Burying the Lede
From the LA Phil’s founding in 1919 until 1947, the orchestra’s concerts were meticulously reported on by Los Angeles Times music critic Isabel Morse Jones. On the morning of July 19, 1936, Jones filed a rather long story about the upcoming shows at the Hollywood Bowl that week. In the very last paragraph, almost as an afterthought, she wrote, “William Grant Still will conduct two of his works.”
What Jones was announcing with absolutely no fanfare was a watershed moment in the history of American music. That performance, which took place on July 23, 1936, was the first time an African American conductor led a major American orchestra.
Though Still would never again conduct the LA Phil, his music would be heard at the Bowl throughout the 1930s and 1940s. One year later – in July 1937 – Still’s Symphony No. 1 was prominently featured in the first Hollywood Bowl program to be entirely comprised of American music. This time Jones made note of Still’s talents in her review. She called him "an honored resident of Los Angeles."

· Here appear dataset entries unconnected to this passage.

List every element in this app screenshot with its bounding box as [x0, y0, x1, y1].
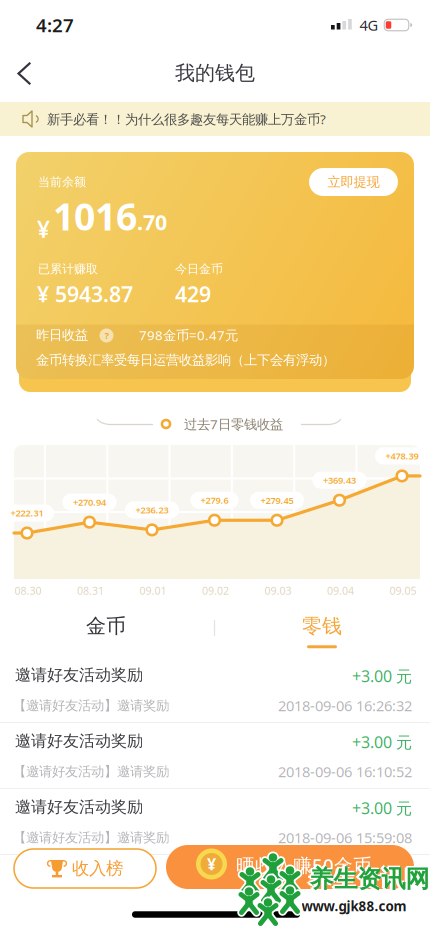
- staticText: 09.05: [390, 583, 416, 598]
- staticText: 立即提现: [328, 174, 380, 190]
- button[interactable]: 邀请好友活动奖励: [0, 723, 430, 789]
- staticText: 【邀请好友活动】邀请奖励: [13, 829, 169, 846]
- staticText: 养生资讯网: [308, 863, 428, 892]
- staticText: 晒收入赚50金币: [236, 853, 372, 877]
- staticText: 金币转换汇率受每日运营收益影响（上下会有浮动）: [36, 352, 335, 368]
- staticText: +3.00 元: [352, 731, 412, 753]
- button[interactable]: [8, 62, 40, 84]
- button[interactable]: 零钱: [302, 614, 342, 648]
- staticText: 养生资讯网: [306, 864, 426, 894]
- staticText: 养生资讯网: [310, 864, 430, 894]
- staticText: 1016: [53, 191, 137, 241]
- staticText: 09.04: [327, 583, 354, 598]
- staticText: 新手必看！！为什么很多趣友每天能赚上万金币?: [47, 110, 326, 128]
- staticText: ?: [104, 329, 108, 342]
- staticText: +279.6: [200, 494, 228, 506]
- staticText: +279.45: [260, 494, 294, 506]
- staticText: 金币: [86, 614, 126, 638]
- staticText: ¥ 5943.87: [37, 280, 133, 308]
- staticText: .70: [137, 208, 167, 236]
- staticText: 429: [175, 280, 211, 308]
- staticText: +236.23: [136, 504, 168, 516]
- staticText: 09.01: [140, 583, 166, 598]
- staticText: 当前余额: [38, 175, 86, 189]
- staticText: 4:27: [36, 13, 74, 37]
- staticText: www.gjk88.com: [302, 897, 406, 915]
- staticText: 养生资讯网: [308, 866, 428, 895]
- staticText: 2018-09-06 16:26:32: [278, 696, 412, 715]
- staticText: 08.30: [14, 583, 42, 598]
- staticText: 邀请好友活动奖励: [15, 665, 143, 685]
- staticText: ¥: [37, 214, 50, 244]
- staticText: 2018-09-06 16:10:52: [278, 762, 412, 781]
- staticText: +3.00 元: [352, 797, 412, 819]
- staticText: +270.94: [73, 496, 106, 508]
- staticText: 08.31: [77, 583, 104, 598]
- staticText: 昨日收益: [36, 327, 88, 343]
- button[interactable]: 邀请好友活动奖励: [0, 657, 430, 723]
- staticText: 已累计赚取: [38, 262, 98, 276]
- staticText: 我的钱包: [175, 61, 255, 85]
- staticText: +369.43: [323, 474, 356, 486]
- staticText: 09.03: [264, 583, 292, 598]
- staticText: +222.31: [10, 507, 44, 519]
- button[interactable]: 金币: [46, 608, 166, 644]
- staticText: 过去7日零钱收益: [184, 415, 283, 433]
- staticText: 零钱: [302, 614, 342, 638]
- button[interactable]: 邀请好友活动奖励: [0, 789, 430, 855]
- staticText: +3.00 元: [352, 665, 412, 687]
- staticText: 收入榜: [72, 858, 123, 879]
- staticText: 2018-09-06 15:59:08: [278, 828, 412, 847]
- staticText: 邀请好友活动奖励: [15, 797, 143, 817]
- staticText: 798金币=0.47元: [139, 326, 238, 344]
- staticText: ¥: [207, 853, 216, 875]
- button[interactable]: ¥: [166, 845, 414, 889]
- staticText: 【邀请好友活动】邀请奖励: [13, 763, 169, 780]
- button[interactable]: 收入榜: [14, 849, 156, 888]
- staticText: 养生资讯网: [310, 864, 430, 894]
- staticText: 4G: [360, 15, 378, 35]
- staticText: 邀请好友活动奖励: [15, 731, 143, 751]
- staticText: +478.39: [386, 450, 418, 462]
- button[interactable]: 立即提现: [309, 168, 398, 196]
- staticText: 09.02: [202, 583, 229, 598]
- staticText: 【邀请好友活动】邀请奖励: [13, 697, 169, 714]
- staticText: 今日金币: [175, 262, 223, 276]
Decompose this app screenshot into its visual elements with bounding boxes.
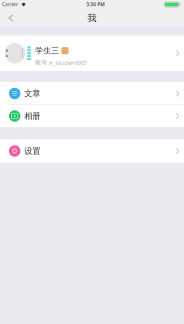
button[interactable]: 文章: [0, 82, 184, 105]
staticText: 学生三: [35, 46, 59, 56]
staticText: 相册: [24, 111, 40, 121]
staticText: 账号:x_student003: [35, 58, 86, 66]
staticText: 文章: [24, 88, 40, 99]
button[interactable]: 学生三: [0, 36, 184, 71]
staticText: 设置: [24, 146, 40, 156]
staticText: 3:36 PM: [86, 1, 104, 8]
button[interactable]: 设置: [0, 139, 184, 163]
staticText: Carrier: [2, 1, 18, 8]
button[interactable]: 相册: [0, 105, 184, 127]
staticText: 我: [88, 12, 96, 24]
button[interactable]: Back: [0, 6, 28, 30]
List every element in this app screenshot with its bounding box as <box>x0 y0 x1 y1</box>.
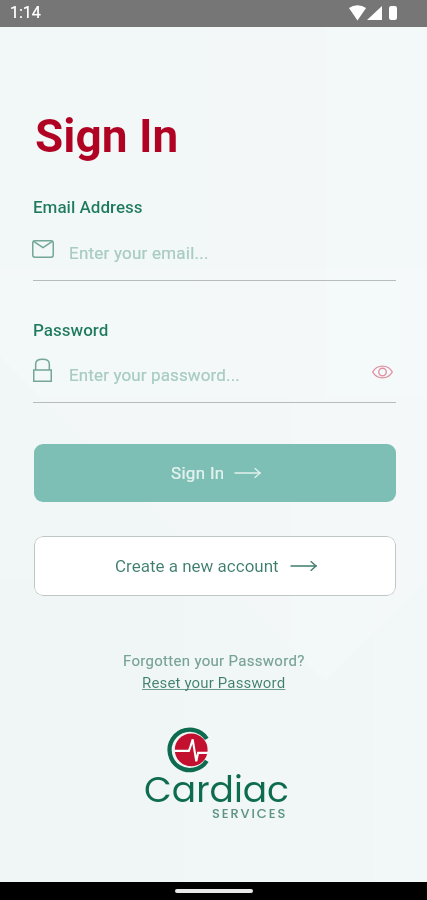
button[interactable]: Show password <box>368 360 396 384</box>
staticText: Sign In <box>35 109 179 163</box>
staticText: Forgotten your Password? <box>123 652 305 670</box>
staticText: 1:14 <box>10 3 41 22</box>
staticText: Enter your email... <box>69 243 209 263</box>
button[interactable]: Create a new account <box>34 536 396 596</box>
staticText: Cardiac <box>144 764 289 814</box>
button[interactable]: Reset your Password <box>142 674 286 692</box>
button[interactable]: Sign In <box>34 444 396 502</box>
staticText: SERVICES <box>212 804 288 822</box>
staticText: Password <box>33 320 109 340</box>
staticText: Enter your password... <box>69 365 240 385</box>
staticText: Create a new account <box>115 556 279 576</box>
staticText: Email Address <box>33 197 143 217</box>
staticText: Reset your Password <box>142 674 286 692</box>
staticText: Sign In <box>171 463 225 483</box>
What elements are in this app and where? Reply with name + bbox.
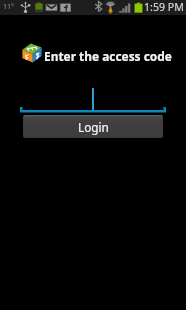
button[interactable]: Login bbox=[23, 115, 163, 138]
other: App logo bbox=[22, 43, 42, 63]
staticText: 1:59 PM bbox=[144, 0, 184, 14]
staticText: Login bbox=[78, 119, 109, 135]
staticText: 11° bbox=[3, 2, 15, 12]
button[interactable]: Access code input field bbox=[20, 86, 166, 114]
staticText: Enter the access code bbox=[44, 48, 172, 64]
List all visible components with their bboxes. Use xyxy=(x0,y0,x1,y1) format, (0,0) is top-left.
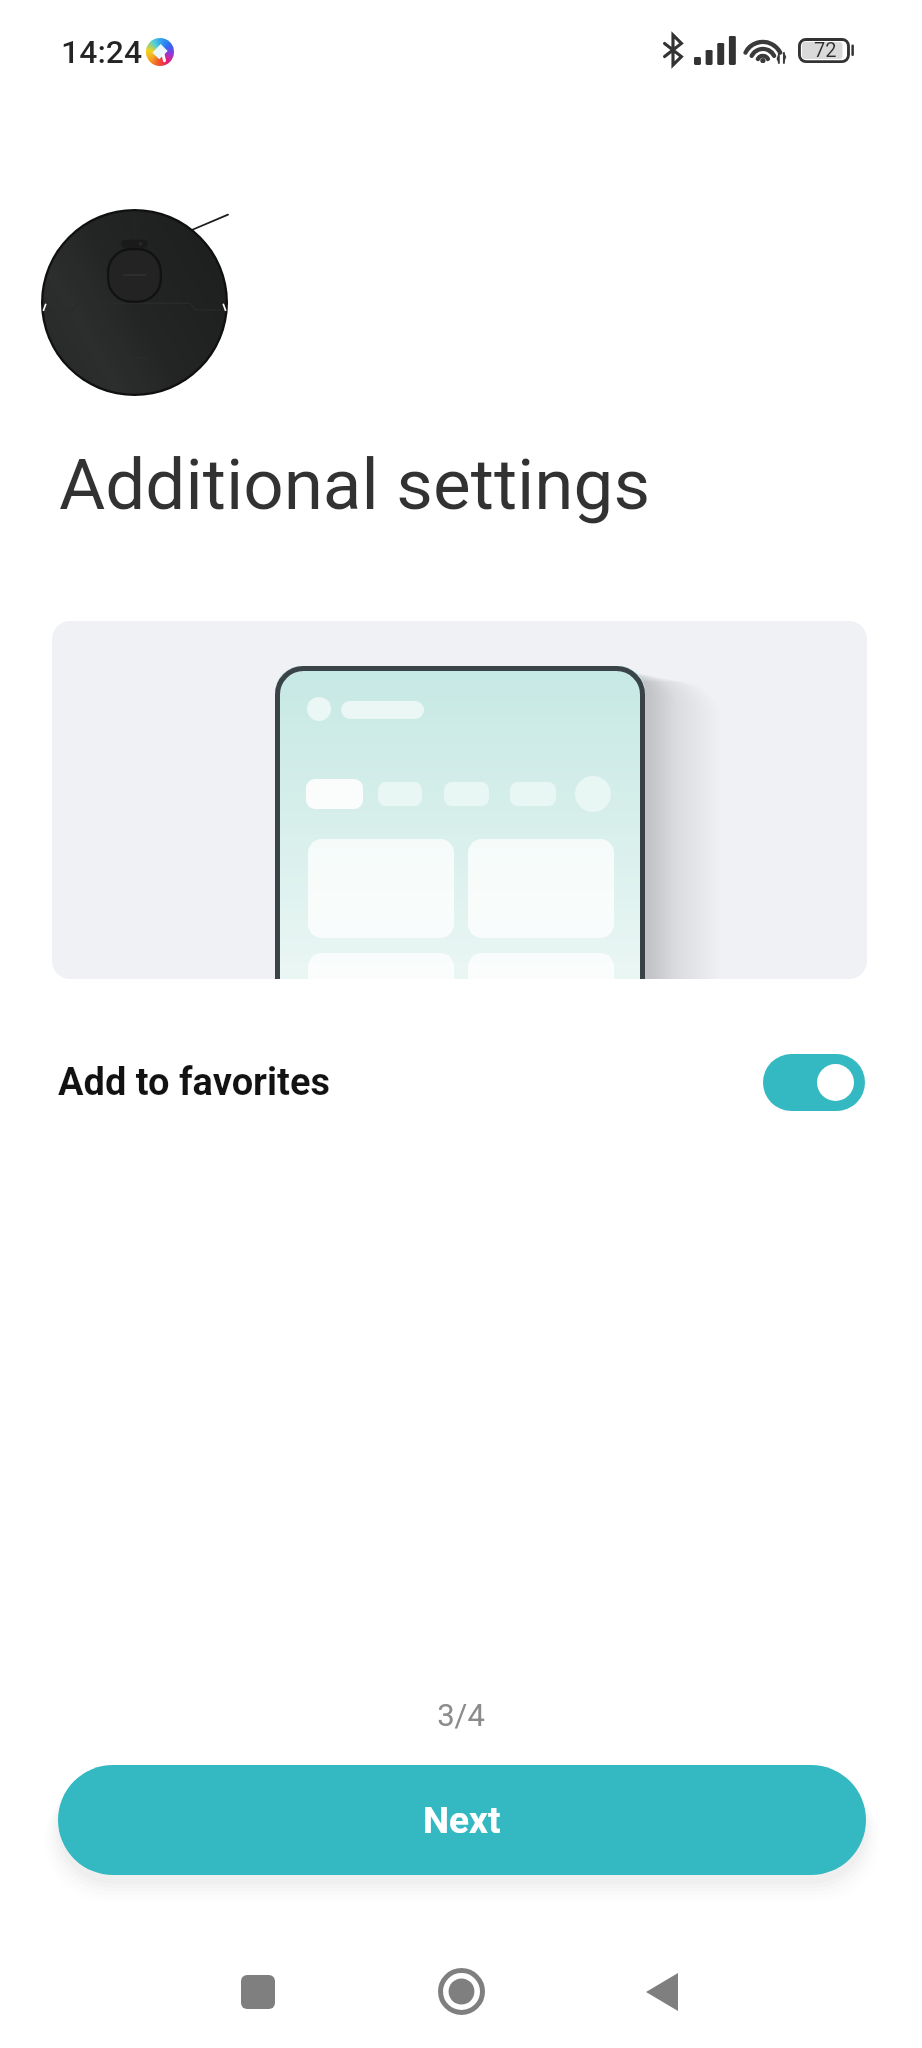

Get Watch & Listen Updates
Join the Watch & Listen newsletter list!
Another Bowl Debut
Still’s contemporary George Gershwin made his Hollywood Bowl debut a year later in 1937 at a benefit concert for the LA Phil. Just two months later, Gershwin passed away unexpectedly. Millions of Americans tuned in to CBS Radio to hear a star-studded memorial concert for the composer that was recorded live at the Bowl. Gershwin archivist and entertainer Michael Feinstein wrote about the evening:
The night of the concert, traffic on Highland Avenue (which leads to the Hollywood Bowl) was at a standstill. Even with a police escort, some performers spent half an hour trying to enter the Bowl from the Hollywood Roosevelt Hotel, several blocks away. Fred Astaire saved himself the bother by walking. Attendance was over 22,000, many still arriving when LA Phil Music Director Otto Klemperer began the program.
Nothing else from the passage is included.